Basic Science and Pathogenesis.

Background: Alzheimer's disease (AD) is pathologically defined by the presence of extracellular Aβ plaque and intracellular tau inclusions. Emerging evidence shows that tau aggregates contain pathogenic bioactivities of templating monomeric tau into filamentous fibrils and propagating through cells. Based on these findings, assays have been developed to detect minute amounts of pathogenic tau in human samples. With great potential, it remains unclear about the sensitivity and fidelity of tau fibrillization due to the presence of pathogenic tau species.

Methods: To that end, our study focuses on optimizing the Real-Time Quaking-Induced Conversion (RT-QuiC) assay for its potential of detecting and amplifying insoluble tau seeds derived from AD patient. To this end, we utilized recombinant tau monomers t306 and k12, 2R and 3R tau peptide respectively known for their rapid fibrillization and high amplification signals in previous studies. More specifically, we optimized the RT-QuiC assay using both crude and purified brain lysates from AD and control cases.

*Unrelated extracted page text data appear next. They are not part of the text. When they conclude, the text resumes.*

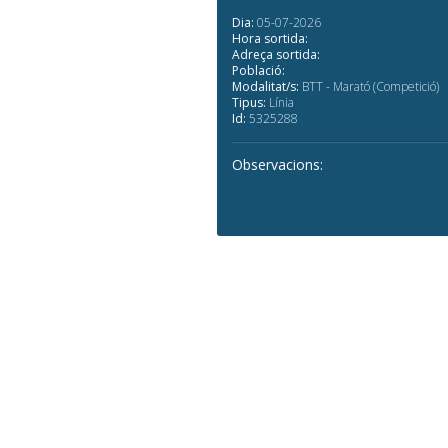
Dia:
05-07-2026
Hora sortida:
Adreça sortida:
Població:
Modalitat/s:
BTT - Marató (Competició)
Tipus:
Línia
Id:
5325288
Observacions:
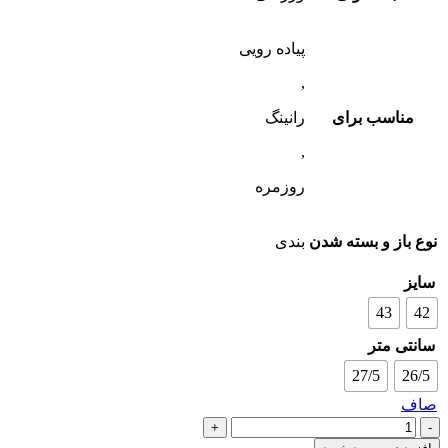
پیاده رویی
,
مناسب برای
رانینگ
,
روزمره
نوع باز و بسته شدن
بندی
سایز
43
42
سانتی متر
27/5
26/5
صاف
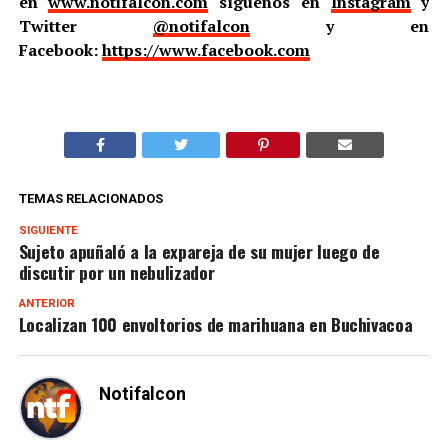
en
www.notifalcon.com
síguenos en
Instagram
y
Twitter
@notifalcon
y en
Facebook:
https://www.facebook.com
TEMAS RELACIONADOS
SIGUIENTE
Sujeto apuñaló a la expareja de su mujer luego de
discutir por un nebulizador
ANTERIOR
Localizan 100 envoltorios de marihuana en Buchivacoa
Notifalcon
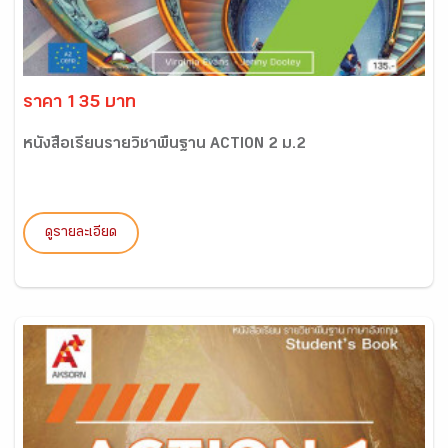
ราคา 135 บาท
หนังสือเรียนรายวิชาพื้นฐาน ACTION 2 ม.2
ดูรายละเอียด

Results: The specificity of the RT-QuiC assay were successfully reproduced by multiple cases of AD and control brain lysates. Moreover, we tested the RT-QuiC assay with purified AD tau seeds and assessed the sensitivity of the assays based on the amount of insoluble tau. To further interrogate the system, we also evaluated the impact of reaction buffer on the ThT-based measurement of tau fibrillization. Our results show that the original RT-QuiC assay can sensitively detect insoluble AD tau seeds at the nM level in our hands. The optimized RT-QuiC assay could differentiate better between AD-seeded reactions and controls with an improved sensitivity up to fM level, with a better separation between AD and control and faster reaction rate. The assay showed a clear dose-dependent response till pM range.

Conclusion: Upon optimization, the RT-QuiC assay is both ultrasensitive and specific to AD tau fibrillization. Our findings offer insights into the fibrillization mechanism of tau aggregates and expand our understanding of pathogenic tau seeds in AD. By optimizing the assay to more accessible patient samples in the future, namely CSF and plasma, the RT-QuiC can serve as a potent diagnostic tool for AD tau progressions.